§ Assignment
Copy the data below exactly.

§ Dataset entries
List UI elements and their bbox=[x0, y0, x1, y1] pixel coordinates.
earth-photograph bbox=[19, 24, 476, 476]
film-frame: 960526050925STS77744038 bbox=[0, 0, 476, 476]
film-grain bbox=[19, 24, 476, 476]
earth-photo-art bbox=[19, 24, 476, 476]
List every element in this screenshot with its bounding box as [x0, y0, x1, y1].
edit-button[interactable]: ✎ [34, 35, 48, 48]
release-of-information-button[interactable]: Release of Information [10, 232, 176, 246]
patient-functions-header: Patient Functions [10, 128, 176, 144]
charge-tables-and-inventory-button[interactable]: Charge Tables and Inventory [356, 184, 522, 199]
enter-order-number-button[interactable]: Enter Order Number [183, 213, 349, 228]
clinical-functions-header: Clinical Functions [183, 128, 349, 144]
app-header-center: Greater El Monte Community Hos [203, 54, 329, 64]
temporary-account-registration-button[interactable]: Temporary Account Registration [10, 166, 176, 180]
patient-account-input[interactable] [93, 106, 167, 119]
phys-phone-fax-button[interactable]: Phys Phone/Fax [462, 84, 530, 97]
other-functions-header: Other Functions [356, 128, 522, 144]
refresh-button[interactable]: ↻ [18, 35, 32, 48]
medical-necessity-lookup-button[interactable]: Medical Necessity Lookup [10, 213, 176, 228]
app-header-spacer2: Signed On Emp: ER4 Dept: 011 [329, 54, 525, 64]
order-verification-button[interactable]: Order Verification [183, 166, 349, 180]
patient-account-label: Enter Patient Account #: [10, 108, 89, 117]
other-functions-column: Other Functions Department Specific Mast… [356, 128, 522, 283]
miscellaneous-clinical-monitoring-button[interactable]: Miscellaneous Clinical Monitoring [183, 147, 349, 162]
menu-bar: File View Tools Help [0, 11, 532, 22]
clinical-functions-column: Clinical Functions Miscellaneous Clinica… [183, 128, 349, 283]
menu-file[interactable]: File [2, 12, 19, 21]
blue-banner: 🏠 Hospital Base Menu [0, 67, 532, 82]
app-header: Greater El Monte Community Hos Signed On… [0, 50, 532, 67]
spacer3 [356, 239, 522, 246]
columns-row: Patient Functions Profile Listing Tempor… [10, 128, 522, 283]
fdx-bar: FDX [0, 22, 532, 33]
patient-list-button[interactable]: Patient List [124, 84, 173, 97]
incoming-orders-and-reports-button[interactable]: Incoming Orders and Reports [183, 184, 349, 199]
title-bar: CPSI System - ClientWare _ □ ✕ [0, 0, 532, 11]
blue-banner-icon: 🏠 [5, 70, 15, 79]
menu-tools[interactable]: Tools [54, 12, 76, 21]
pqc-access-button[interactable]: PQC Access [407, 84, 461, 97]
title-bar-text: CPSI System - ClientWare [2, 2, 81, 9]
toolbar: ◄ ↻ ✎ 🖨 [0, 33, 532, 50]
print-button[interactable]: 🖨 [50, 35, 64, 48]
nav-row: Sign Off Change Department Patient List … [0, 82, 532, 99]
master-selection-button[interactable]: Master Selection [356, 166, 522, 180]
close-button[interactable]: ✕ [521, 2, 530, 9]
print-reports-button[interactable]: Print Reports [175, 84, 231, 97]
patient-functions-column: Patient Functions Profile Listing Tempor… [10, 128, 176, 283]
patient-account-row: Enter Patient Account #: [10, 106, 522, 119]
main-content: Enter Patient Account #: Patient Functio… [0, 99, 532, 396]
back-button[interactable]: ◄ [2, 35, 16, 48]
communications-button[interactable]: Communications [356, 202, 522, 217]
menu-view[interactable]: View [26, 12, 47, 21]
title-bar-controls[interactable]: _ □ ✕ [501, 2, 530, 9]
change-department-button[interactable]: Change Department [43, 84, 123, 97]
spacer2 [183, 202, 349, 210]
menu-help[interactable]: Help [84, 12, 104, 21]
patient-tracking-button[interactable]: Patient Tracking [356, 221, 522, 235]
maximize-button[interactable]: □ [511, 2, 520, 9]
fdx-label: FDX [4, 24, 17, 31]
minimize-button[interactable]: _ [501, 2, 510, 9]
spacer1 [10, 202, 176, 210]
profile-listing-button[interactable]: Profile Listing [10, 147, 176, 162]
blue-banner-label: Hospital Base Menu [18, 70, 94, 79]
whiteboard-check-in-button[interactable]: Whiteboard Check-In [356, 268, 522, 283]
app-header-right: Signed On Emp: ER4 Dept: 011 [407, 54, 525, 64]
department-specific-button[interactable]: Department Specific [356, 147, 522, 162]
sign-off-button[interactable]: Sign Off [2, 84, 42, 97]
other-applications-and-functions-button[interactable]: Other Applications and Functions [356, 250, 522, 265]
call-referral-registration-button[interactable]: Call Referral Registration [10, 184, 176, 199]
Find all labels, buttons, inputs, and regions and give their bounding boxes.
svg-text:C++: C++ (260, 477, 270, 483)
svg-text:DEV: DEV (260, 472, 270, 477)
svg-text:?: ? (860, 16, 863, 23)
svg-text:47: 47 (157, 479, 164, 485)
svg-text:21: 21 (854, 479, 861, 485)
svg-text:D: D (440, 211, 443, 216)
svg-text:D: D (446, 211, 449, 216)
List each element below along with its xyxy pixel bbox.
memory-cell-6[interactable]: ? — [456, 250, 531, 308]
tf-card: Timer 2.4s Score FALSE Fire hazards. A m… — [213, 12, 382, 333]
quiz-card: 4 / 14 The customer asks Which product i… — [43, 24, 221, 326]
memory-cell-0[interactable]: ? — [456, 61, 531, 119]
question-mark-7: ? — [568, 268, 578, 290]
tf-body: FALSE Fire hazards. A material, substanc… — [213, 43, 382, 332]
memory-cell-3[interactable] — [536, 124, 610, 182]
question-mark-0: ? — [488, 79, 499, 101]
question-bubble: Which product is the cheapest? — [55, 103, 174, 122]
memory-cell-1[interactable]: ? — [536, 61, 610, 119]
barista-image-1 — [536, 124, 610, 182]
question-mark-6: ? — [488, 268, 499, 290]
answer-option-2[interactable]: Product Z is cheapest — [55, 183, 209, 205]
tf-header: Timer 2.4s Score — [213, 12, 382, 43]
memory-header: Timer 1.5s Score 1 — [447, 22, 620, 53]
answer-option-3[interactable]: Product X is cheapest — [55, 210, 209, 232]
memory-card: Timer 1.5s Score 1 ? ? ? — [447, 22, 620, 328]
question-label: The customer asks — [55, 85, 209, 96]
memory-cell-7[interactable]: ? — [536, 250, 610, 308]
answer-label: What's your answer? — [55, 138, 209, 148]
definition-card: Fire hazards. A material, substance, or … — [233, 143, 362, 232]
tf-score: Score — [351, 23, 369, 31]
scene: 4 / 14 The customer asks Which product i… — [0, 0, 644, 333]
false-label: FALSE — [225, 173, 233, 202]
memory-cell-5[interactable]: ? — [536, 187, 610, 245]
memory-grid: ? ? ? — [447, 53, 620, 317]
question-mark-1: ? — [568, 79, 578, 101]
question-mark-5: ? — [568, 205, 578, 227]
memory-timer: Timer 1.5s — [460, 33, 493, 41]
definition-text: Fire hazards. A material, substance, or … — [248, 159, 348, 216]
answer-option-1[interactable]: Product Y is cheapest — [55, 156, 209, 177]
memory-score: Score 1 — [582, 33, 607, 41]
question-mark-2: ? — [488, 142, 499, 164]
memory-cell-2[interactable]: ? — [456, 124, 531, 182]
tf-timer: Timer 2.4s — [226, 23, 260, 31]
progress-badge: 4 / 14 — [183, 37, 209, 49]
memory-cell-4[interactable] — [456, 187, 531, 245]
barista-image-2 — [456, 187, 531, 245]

§ Solution below
List UI elements and their bbox=[x0, y0, x1, y1] pixel coordinates.
earth-photograph bbox=[19, 24, 476, 476]
film-frame: 960526050925STS77744038 bbox=[0, 0, 476, 476]
film-grain bbox=[19, 24, 476, 476]
earth-photo-art bbox=[19, 24, 476, 476]
List every element in this screenshot with its bounding box as [x0, y0, x1, y1].
edit-button[interactable]: ✎ [34, 35, 48, 48]
release-of-information-button[interactable]: Release of Information [10, 232, 176, 246]
patient-functions-header: Patient Functions [10, 128, 176, 144]
charge-tables-and-inventory-button[interactable]: Charge Tables and Inventory [356, 184, 522, 199]
enter-order-number-button[interactable]: Enter Order Number [183, 213, 349, 228]
clinical-functions-header: Clinical Functions [183, 128, 349, 144]
app-header-center: Greater El Monte Community Hos [203, 54, 329, 64]
temporary-account-registration-button[interactable]: Temporary Account Registration [10, 166, 176, 180]
patient-account-input[interactable] [93, 106, 167, 119]
phys-phone-fax-button[interactable]: Phys Phone/Fax [462, 84, 530, 97]
other-functions-header: Other Functions [356, 128, 522, 144]
refresh-button[interactable]: ↻ [18, 35, 32, 48]
medical-necessity-lookup-button[interactable]: Medical Necessity Lookup [10, 213, 176, 228]
app-header-spacer2: Signed On Emp: ER4 Dept: 011 [329, 54, 525, 64]
order-verification-button[interactable]: Order Verification [183, 166, 349, 180]
patient-account-label: Enter Patient Account #: [10, 108, 89, 117]
other-functions-column: Other Functions Department Specific Mast… [356, 128, 522, 283]
miscellaneous-clinical-monitoring-button[interactable]: Miscellaneous Clinical Monitoring [183, 147, 349, 162]
menu-bar: File View Tools Help [0, 11, 532, 22]
clinical-functions-column: Clinical Functions Miscellaneous Clinica… [183, 128, 349, 283]
menu-file[interactable]: File [2, 12, 19, 21]
blue-banner: 🏠 Hospital Base Menu [0, 67, 532, 82]
app-header: Greater El Monte Community Hos Signed On… [0, 50, 532, 67]
spacer3 [356, 239, 522, 246]
columns-row: Patient Functions Profile Listing Tempor… [10, 128, 522, 283]
fdx-bar: FDX [0, 22, 532, 33]
patient-list-button[interactable]: Patient List [124, 84, 173, 97]
incoming-orders-and-reports-button[interactable]: Incoming Orders and Reports [183, 184, 349, 199]
title-bar: CPSI System - ClientWare _ □ ✕ [0, 0, 532, 11]
blue-banner-icon: 🏠 [5, 70, 15, 79]
menu-tools[interactable]: Tools [54, 12, 76, 21]
pqc-access-button[interactable]: PQC Access [407, 84, 461, 97]
title-bar-text: CPSI System - ClientWare [2, 2, 81, 9]
toolbar: ◄ ↻ ✎ 🖨 [0, 33, 532, 50]
print-button[interactable]: 🖨 [50, 35, 64, 48]
nav-row: Sign Off Change Department Patient List … [0, 82, 532, 99]
master-selection-button[interactable]: Master Selection [356, 166, 522, 180]
close-button[interactable]: ✕ [521, 2, 530, 9]
print-reports-button[interactable]: Print Reports [175, 84, 231, 97]
patient-functions-column: Patient Functions Profile Listing Tempor… [10, 128, 176, 283]
patient-account-row: Enter Patient Account #: [10, 106, 522, 119]
main-content: Enter Patient Account #: Patient Functio… [0, 99, 532, 396]
back-button[interactable]: ◄ [2, 35, 16, 48]
communications-button[interactable]: Communications [356, 202, 522, 217]
menu-view[interactable]: View [26, 12, 47, 21]
title-bar-controls[interactable]: _ □ ✕ [501, 2, 530, 9]
change-department-button[interactable]: Change Department [43, 84, 123, 97]
spacer2 [183, 202, 349, 210]
menu-help[interactable]: Help [84, 12, 104, 21]
patient-tracking-button[interactable]: Patient Tracking [356, 221, 522, 235]
maximize-button[interactable]: □ [511, 2, 520, 9]
fdx-label: FDX [4, 24, 17, 31]
minimize-button[interactable]: _ [501, 2, 510, 9]
spacer1 [10, 202, 176, 210]
profile-listing-button[interactable]: Profile Listing [10, 147, 176, 162]
blue-banner-label: Hospital Base Menu [18, 70, 94, 79]
whiteboard-check-in-button[interactable]: Whiteboard Check-In [356, 268, 522, 283]
app-header-right: Signed On Emp: ER4 Dept: 011 [407, 54, 525, 64]
department-specific-button[interactable]: Department Specific [356, 147, 522, 162]
sign-off-button[interactable]: Sign Off [2, 84, 42, 97]
other-applications-and-functions-button[interactable]: Other Applications and Functions [356, 250, 522, 265]
call-referral-registration-button[interactable]: Call Referral Registration [10, 184, 176, 199]
Find all labels, buttons, inputs, and regions and give their bounding boxes.
svg-text:C++: C++ (260, 477, 270, 483)
svg-text:DEV: DEV (260, 472, 270, 477)
svg-text:?: ? (860, 16, 863, 23)
svg-text:47: 47 (157, 479, 164, 485)
svg-text:21: 21 (854, 479, 861, 485)
svg-text:D: D (440, 211, 443, 216)
svg-text:D: D (446, 211, 449, 216)
List each element below along with its xyxy pixel bbox.
memory-cell-6[interactable]: ? — [456, 250, 531, 308]
tf-card: Timer 2.4s Score FALSE Fire hazards. A m… — [213, 12, 382, 333]
quiz-card: 4 / 14 The customer asks Which product i… — [43, 24, 221, 326]
memory-cell-0[interactable]: ? — [456, 61, 531, 119]
question-mark-7: ? — [568, 268, 578, 290]
tf-body: FALSE Fire hazards. A material, substanc… — [213, 43, 382, 332]
memory-cell-3[interactable] — [536, 124, 610, 182]
question-mark-0: ? — [488, 79, 499, 101]
question-bubble: Which product is the cheapest? — [55, 103, 174, 122]
memory-cell-1[interactable]: ? — [536, 61, 610, 119]
barista-image-1 — [536, 124, 610, 182]
question-mark-6: ? — [488, 268, 499, 290]
answer-option-2[interactable]: Product Z is cheapest — [55, 183, 209, 205]
tf-header: Timer 2.4s Score — [213, 12, 382, 43]
memory-header: Timer 1.5s Score 1 — [447, 22, 620, 53]
answer-option-3[interactable]: Product X is cheapest — [55, 210, 209, 232]
memory-card: Timer 1.5s Score 1 ? ? ? — [447, 22, 620, 328]
question-label: The customer asks — [55, 85, 209, 96]
memory-cell-7[interactable]: ? — [536, 250, 610, 308]
answer-label: What's your answer? — [55, 138, 209, 148]
definition-card: Fire hazards. A material, substance, or … — [233, 143, 362, 232]
tf-score: Score — [351, 23, 369, 31]
scene: 4 / 14 The customer asks Which product i… — [0, 0, 644, 333]
false-label: FALSE — [225, 173, 233, 202]
memory-cell-5[interactable]: ? — [536, 187, 610, 245]
memory-grid: ? ? ? — [447, 53, 620, 317]
question-mark-1: ? — [568, 79, 578, 101]
question-mark-5: ? — [568, 205, 578, 227]
memory-timer: Timer 1.5s — [460, 33, 493, 41]
definition-text: Fire hazards. A material, substance, or … — [248, 159, 348, 216]
answer-option-1[interactable]: Product Y is cheapest — [55, 156, 209, 177]
memory-score: Score 1 — [582, 33, 607, 41]
question-mark-2: ? — [488, 142, 499, 164]
memory-cell-2[interactable]: ? — [456, 124, 531, 182]
tf-timer: Timer 2.4s — [226, 23, 260, 31]
progress-badge: 4 / 14 — [183, 37, 209, 49]
memory-cell-4[interactable] — [456, 187, 531, 245]
barista-image-2 — [456, 187, 531, 245]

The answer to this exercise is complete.